----- EXERCISE INPUT -----
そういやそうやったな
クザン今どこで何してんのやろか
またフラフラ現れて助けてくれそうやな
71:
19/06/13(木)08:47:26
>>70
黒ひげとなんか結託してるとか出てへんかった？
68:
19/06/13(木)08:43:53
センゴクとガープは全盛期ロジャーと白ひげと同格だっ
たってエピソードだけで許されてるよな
-----
----- EXERCISE INPUT -----
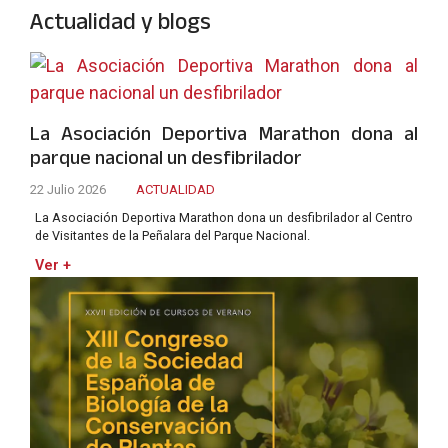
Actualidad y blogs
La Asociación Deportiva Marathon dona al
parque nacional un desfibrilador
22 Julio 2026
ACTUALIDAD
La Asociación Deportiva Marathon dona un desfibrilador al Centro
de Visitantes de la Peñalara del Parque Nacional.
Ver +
-----
AIM OF THE TASK:
Out of the listing above, reproduce exactly the lines from the one with "19/06/13(木)08:47:26" up to and including the one with "たってエピソードだけで許されてるよな".

ANSWER FOR THIS EXERCISE:
19/06/13(木)08:47:26
>>70
黒ひげとなんか結託してるとか出てへんかった？
68:
19/06/13(木)08:43:53
センゴクとガープは全盛期ロジャーと白ひげと同格だっ
たってエピソードだけで許されてるよな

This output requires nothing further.